Adding a pair of backs with great protection of the rock to a stud like Gus only promotes better backfield ball security.
I can hear the Lamar comments… I’m getting there…
But first let’s talk wideouts to make you suffer!
A high drop rate is a major concern for NFL receivers, and look no further than Baltimore circa 2018 if you want to scoff.
Michael Crabtree (9 drops/9% drop rate), John Brown (6 drops/6.2%), and Willie Snead (5 drops/5.2%) all proved to have caught Breshad Perriman‘s butterfingers last season, much to the chagrin of the offense and fans alike.
With the Ravens dropping Crabtree and watching Brown walk, while drafting sure-handed receiver Miles Boykin (4.8% drop rate), and adding UDFA wideout Antoine Wesley (2.2%), the hands on the wideout group instantly improves. Yes, the Ravens also added Hollywood Brown and his 8.5% drop rate, but his 72.8% catch rate was 2nd highest in the Day 1 & 2 wide receiver picks, only to A.J. Brown (73.0%), and is based more on a ceiling pick than a safe pick.
The tight ends are what they are. Hayden Hurst has some of the best hands on an NFL tight end that you’ll find, and Mark Andrews showed us last year how reliable he can be. Boyle ain’t too shabby either.
Then there’s Lamar Jackson…
I have nothing to back up my assertion that Lamar Jackson will absolutely, definitively, undoubtedly lower his turnovers. But what I can provide you with is this thread:
12 fumbles for Lamar Jackson in 2018. Yes, it's a concern. But how concerning is it? Is this ball security issues? Carlessness? Or is it all just an overblown concern?

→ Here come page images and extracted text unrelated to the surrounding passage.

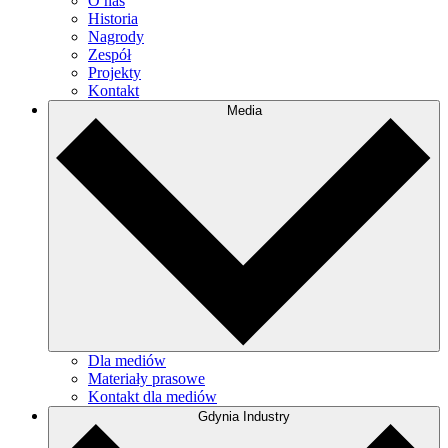
O nas
Historia
Nagrody
Zespół
Projekty
Kontakt
Media
Dla mediów
Materiały prasowe
Kontakt dla mediów
Gdynia Industry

Here ya go! Have an optimistic thread!—>>>
— AdamBMore (@AdamBMore) June 10, 2019
Take a moment to review LJ’s fumbles from each and every game, and you’ll see how easily some of these will be to correct (and the fact that his final fumble vs Cleveland was a slip on a pitch play, not necessarily a fumble). I do wholeheartedly believe Lamar will cut his fumble rate down to the 8-10 range this year, or roughly one every other week, simply by improving his handoffs and how he corrals the snap (those accounted for five fumbles alone), while also understanding he’s going to be running less this year.
Trust me on this. When have I ever steered you wrong with my takes?
One thing is for sure – it’s fairly evident that the Ravens’ long-term game plan revolves around ball control and ball security, as the team is looking to minimize mistakes as another means to maximize results.